Alternatively, active RFID tags utilise a battery and use this to transmit unique ID and location information every time they pass an RFID receiver or at pre-set intervals. To transmit information, active RFID tags contain a beacon or transponder, which is powered by batteries. Active RFID tags are more expensive than passive RFID ones but it can be worth the cost to ensure more accurate tracking of higher-value items such as medical devices (e.g., feeding devices and infusion pumps) or other properties (e.g., wheelchairs and beds).
With regards to the battery, size can be a key consideration because a compact battery can help to reduce the size of the tag and, therefore, make it less detectable and harder to remove from the device. Ultralife’s Thin Cells are a perfect example of a discrete battery, measuring as thin as 1.1mm. Thin Cells also retain over 98% of their capacity after one year of storage at room temperature, meaning they are always ready to use regardless of how devices are stored. This can prove useful in hospitals where equipment could be abandoned anywhere after use.
Finally, there is a type of tag that sits between active and passive, known as semi-passive RFID, which reflects back a small fraction of the power emitted by an RFID receiver. As it does not have an onboard transmitter, the read range of a semi-passive tag can be limited. Therefore, semi-passive RFID is best suited for applications where tagged items stay within close range of an RFID receiver or can be scanned regularly, which may be achievable in a smaller hospital but could prove challenging in a larger one.

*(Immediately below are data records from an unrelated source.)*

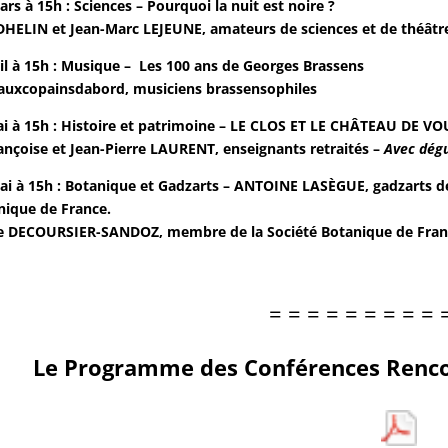
rs à 15h : Sciences – Pourquoi la nuit est noire ?
DHELIN et Jean-Marc LEJEUNE, amateurs de sciences et de théâtr
il à 15h : Musique – Les 100 ans de Georges Brassens
auxcopainsdabord, musiciens brassensophiles
i à 15h : Histoire et patrimoine – LE CLOS ET LE CHÂTEAU DE V
ançoise et Jean-Pierre LAURENT, enseignants retraités –
Avec dégu
i à 15h : Botanique et Gadzarts – ANTOINE LASÈGUE, gadzarts dev
nique de France.
e DECOURSIER-SANDOZ, membre de la Société Botanique de France
= = = = = = = = = 
Le Programme des Conf
érences Renco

Active RFID tags, however, contain a beacon/transponder that can transmit signals to a receiver over 20 metres away (sometimes up to 150 metres), depending on frequency levels and other factors. To further expand this distance, in larger hospitals or those with several buildings, instead of buying multiple receivers the hospital can utilise its existing Wi-Fi nodes, which may already cover most of the hospital grounds and are likely to be networked together to share data. However, there may be some areas of the hospital that the Wi-Fi network does not reach or the existing nodes may not be compatible with RFID. In these instances, handheld RFID readers can be a useful option.
As handheld RFID readers may not be in continuous use, they are often powered by rechargeable batteries that are charged between uses. Ultralife offers a range of pre-engineered, rechargeable Lithium-ion Soft Packs, in voltages ranging from 3.6V to 14.8V, which have a long cycle life. For original equipment manufacturers (OEMs) who require different voltages or who have bespoke requirements (size, performance etc.), Ultralife also offers a custom battery pack design and manufacturing service.
When it comes to tracking a hospital’s assets and devices, engineers have seemingly been working overtime to devise a wealth of options; with battery-powered active RFID an excellent choice for real-time or last-known location tracking. However, selecting the optimum non-rechargeable battery to power the tags and rechargeable battery to power a handheld reader (if required) can make all the difference to the results. Speaking to a battery manufacturer, like Ultralife, can ensure you get a reliable, long-lasting battery that keeps devices searching for assets so that hospital staff don’t have to.
Could we finally see a day when hospital staff spend all their time treating patients and not searching for lost equipment?